Gareev

Shad Powers, The Desert Sun 3:57 p.m. PST February 19, 2016

On Saturday, I saw a chess grand master play 12 simultaneous games while he was blindfolded and riding an exercise bike.

Go ahead and let that sink in for a second.

I’m guessing you may have some follow-up questions, so let me elaborate.

I’ve seen Michael Jordan play basketball, Roger Federer play tennis and Wayne Gretzky play hockey, but I’ve never seen anything as remarkable as what I witnessed at Demuth Community Center on Saturday.

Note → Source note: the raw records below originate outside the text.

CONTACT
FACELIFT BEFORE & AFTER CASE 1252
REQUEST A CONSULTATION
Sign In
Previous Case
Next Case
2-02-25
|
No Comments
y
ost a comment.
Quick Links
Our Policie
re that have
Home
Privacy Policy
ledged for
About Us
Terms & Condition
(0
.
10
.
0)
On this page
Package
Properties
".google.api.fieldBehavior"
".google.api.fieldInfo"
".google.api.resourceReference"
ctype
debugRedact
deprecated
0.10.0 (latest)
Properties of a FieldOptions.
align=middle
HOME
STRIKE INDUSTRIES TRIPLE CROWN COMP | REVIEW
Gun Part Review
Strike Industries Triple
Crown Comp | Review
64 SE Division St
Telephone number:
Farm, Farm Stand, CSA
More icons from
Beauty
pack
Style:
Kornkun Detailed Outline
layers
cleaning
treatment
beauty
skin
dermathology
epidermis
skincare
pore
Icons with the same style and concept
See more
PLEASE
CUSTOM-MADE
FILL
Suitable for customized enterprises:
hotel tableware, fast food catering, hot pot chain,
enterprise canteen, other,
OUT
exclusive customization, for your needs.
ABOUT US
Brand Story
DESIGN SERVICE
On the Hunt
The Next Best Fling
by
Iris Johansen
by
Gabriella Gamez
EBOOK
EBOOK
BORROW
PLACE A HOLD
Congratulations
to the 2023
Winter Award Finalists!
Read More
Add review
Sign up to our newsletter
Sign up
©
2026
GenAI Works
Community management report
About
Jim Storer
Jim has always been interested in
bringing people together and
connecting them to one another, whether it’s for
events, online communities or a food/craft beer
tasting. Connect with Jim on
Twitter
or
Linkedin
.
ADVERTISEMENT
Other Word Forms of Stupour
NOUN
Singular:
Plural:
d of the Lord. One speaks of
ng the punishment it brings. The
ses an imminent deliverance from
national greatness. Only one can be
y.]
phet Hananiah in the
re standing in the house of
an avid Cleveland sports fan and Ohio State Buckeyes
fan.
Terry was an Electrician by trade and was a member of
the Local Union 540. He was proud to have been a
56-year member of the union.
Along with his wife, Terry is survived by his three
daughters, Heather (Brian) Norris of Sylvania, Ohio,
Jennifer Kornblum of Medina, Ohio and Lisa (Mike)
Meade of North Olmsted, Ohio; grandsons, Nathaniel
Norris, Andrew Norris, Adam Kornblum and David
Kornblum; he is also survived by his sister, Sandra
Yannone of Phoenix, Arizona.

Chess grand master Timur Gareyev, a 28-year-old Uzbekistani who went to college in Texas, visited the Coachella Valley Chess Club to put on an exhibition. He travels the U.S. playing large simultaneous chess matches entirely from memory as he sits at the front of a room on an exercise bike wearing flip-flops, a track suit and a big silver blindfold with the word “King” on it. He holds a thoughtful finger to his chin, head turned up toward the ceiling tiles, calling out chess moves in an accent that actually does sound part Russian and part Texan.

He’s a chess grand master for the new millennium, no gray-beard hunched over a chessboard.

Gareyev ascended to as high as the No. 3 player in the United States and No. 76 in the world, but as a thrill-seeker by nature, conventional chess started to bore him. He started playing blindfold chess and it was just the ticket. It fulfilled his passion for the game while pushing personal limits.

“Playing blindfold chess is like driving a race car, and regular chess is driving a regular car,” he said after Saturday’s exhibition. “It’s using the same strategy but in a more exciting and challenging way. I love it.”

So before we get into the “How the heck does he do it?” let me set the scene a little more from Saturday’s match against 12 players from the Coachella Valley Chess Club.

Gareyev gave a little lecture first and then took his seat on an exercise bike at the front of the room with six players flanking him on either side sitting at tables. Each had a chessboard in front of them but no opponent. On half the boards, Gareyev played the white pieces and on half the boards he was the black pieces.

Gareyev would audibly call out a move. Then chess club executive vice president Joe O’Connell would stand in front of the player and physically make the move. The player would then make his or her move and audibly call it out so Gareyev could visualize it.